The AUDUSD pair declined slightly as the market reacted to the decision by the Australian central bank. It is trading at 0.7180, which is lower than the intraday high of 0.7210.
In its October decision, the bank decided to leave the main interest rate unchanged at 0.25%. That was in line with what analysts polled by Reuters were expecting. It was also the eighth straight month that the bank has not tweaked rates.
The bank also decided to continue with its yield-curve control program. This is where it places a target for the three-year Australian government bonds and buys as much as possible to ensure that they remain in that target. In addition, the bank left its other financing tools unchanged.
The decision comes at a time when the Australian economy is on a recovery path. After sliding by 7% in the second quarter, analysts believe that the economy eked a gain in the third quarter. However, the second-wave of infections in the country has affected the recovery.
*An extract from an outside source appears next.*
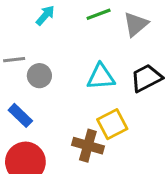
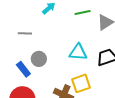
gray circle: (39, 76) -> (39, 59), moved

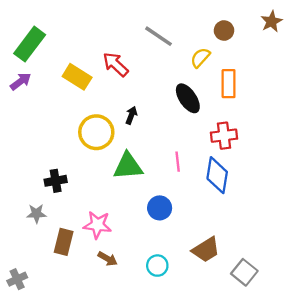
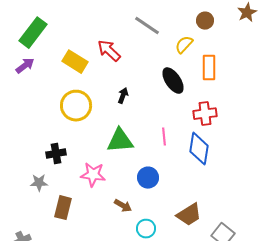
yellow circle: (96, 132) -> (76, 106), moved
pink star: (97, 225) -> (93, 175), moved
brown arrow: (108, 259) -> (123, 206), moved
The AUDUSD also reacted to Australia’s trade numbers. Data from the bureau of statistics showed that the country’s exports declined by 4% in August while imports rose by 2%. These dynamics led to the trade surplus easing from more than $4.6 billion in July to $2.6 billion in August.
The AUDUSD is trading at 0.7180. On the hourly chart, the price is below the today’s high of 0.7210, which was also the highest level on October 1. The price has also moved below the ascending green trendline that connects the lowest levels in September 25, October 2 and 5.
Also, it has moved below the 50% Fibonacci retracement level. This retracement joins the highest and lowest levels in September.
Therefore, by breaking the ascending support, it means that the pair will likely continue falling as bears aim for the 38.2% retracement at 0.7135. On the flip side, a move above the day’s high will invalidate this trend.